Last week I received a T215 - Past Service pension adjustment.

This was a new form for me - never knew it existed. 

Anyway, a letter came with it that said it will impact my future RRSP contribution room (which is fine).

The PSPA amount was in the range of around $5000. Will this result in a tax refund when I submit my 2019 taxes?

Thank you


----------



## Eclectic12 (Oct 20, 2010)

The T215 PSPA Exempt from Certification seems to mean this won't use up your RRSP contribution room.



> A PSPA is required to ensure that the overall limit on tax-assisted retirement savings of 18% of income is maintained. It achieves this goal by reducing an individual's RRSP contribution room by the amount of the PSPA.

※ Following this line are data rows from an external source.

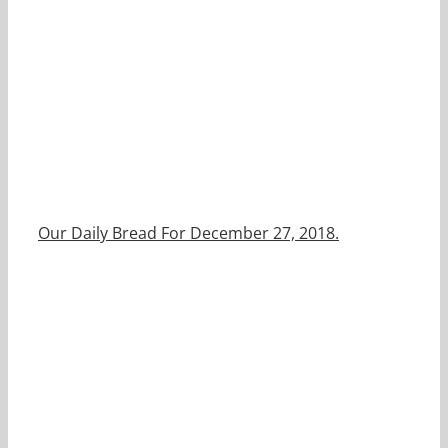
Our Daily Bread For December 27, 2018.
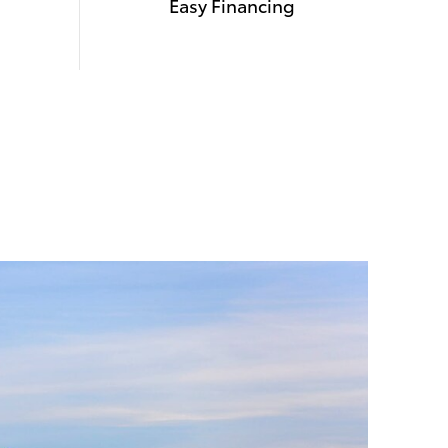
Easy Financing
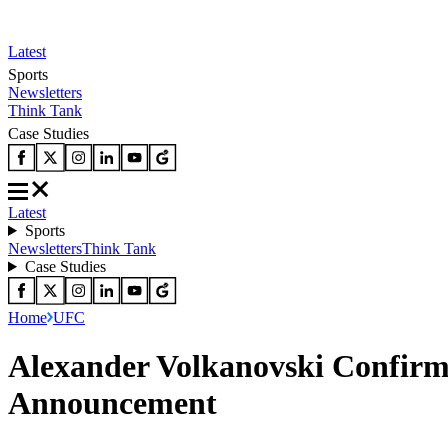
Latest
Sports
Newsletters
Think Tank
Case Studies
Latest
Sports
Newsletters
Think Tank
Case Studies
Home
UFC
Alexander Volkanovski Confir
Announcement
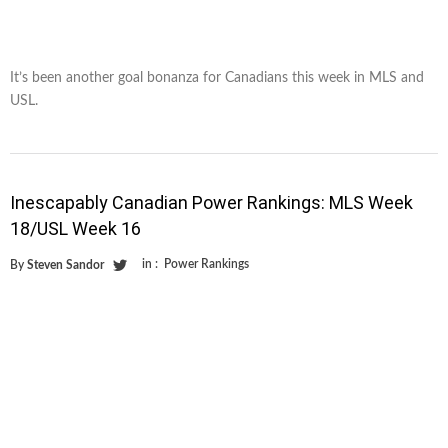
It’s been another goal bonanza for Canadians this week in MLS and
USL.
Inescapably Canadian Power Rankings: MLS Week
18/USL Week 16
in :
Power Rankings
By
Steven Sandor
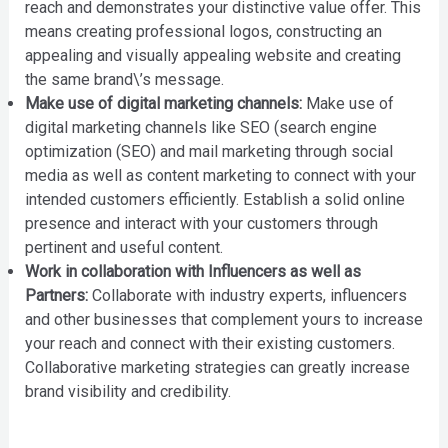
reach and demonstrates your distinctive value offer. This
means creating professional logos, constructing an
appealing and visually appealing website and creating
the same brand\’s message.
Make use of digital marketing channels:
Make use of
digital marketing channels like SEO (search engine
optimization (SEO) and mail marketing through social
media as well as content marketing to connect with your
intended customers efficiently. Establish a solid online
presence and interact with your customers through
pertinent and useful content.
Work in collaboration with Influencers as well as
Partners:
Collaborate with industry experts, influencers
and other businesses that complement yours to increase
your reach and connect with their existing customers.
Collaborative marketing strategies can greatly increase
brand visibility and credibility.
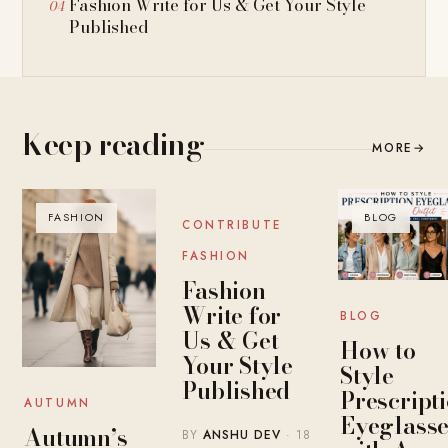
Fashion Write for Us & Get Your Style
Published
Keep reading
MORE
→
FASHION
BLOG
BLOG
CONTRIBUTE
FASHION
Fashion
Write for
BLOG
Us & Get
How to
Your Style
Style
Published
Prescript
AUTUMN
Eyeglasse
Autumn’s
BY
ANSHU DEV
· 18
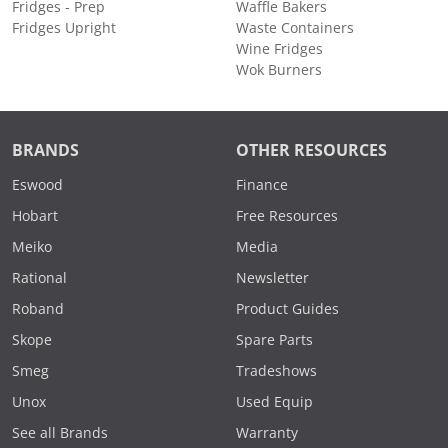
Fridges - Prep
Waffle Bakers
Fridges Upright
Waste Containers
Wine Fridges
Wok Burners
BRANDS
OTHER RESOURCES
Eswood
Finance
Hobart
Free Resources
Meiko
Media
Rational
Newsletter
Roband
Product Guides
Skope
Spare Parts
Smeg
Tradeshows
Unox
Used Equip
See all Brands
Warranty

https://www.canada.ca/en/revenue-ag...spa/past-service-pension-adjustment-pspa.html


The aim of the PSPA is to *reduce* the RRSP contribution room being earned, for the amount of the future pension is being increased. It won't increase or decrease what RRSP deductions from income are taken on the 2019 tax return (i.e. no change in tax refund or owing amount). The RRSP contribution room earned on your 2019 tax return for use in 2020 and beyond will be reduced by the PSPA.


Cheers


----------



## potato69 (Mar 21, 2018)

Thanks for the response.

Bummer, I was hoping I had a $1500 tax refund coming!


----------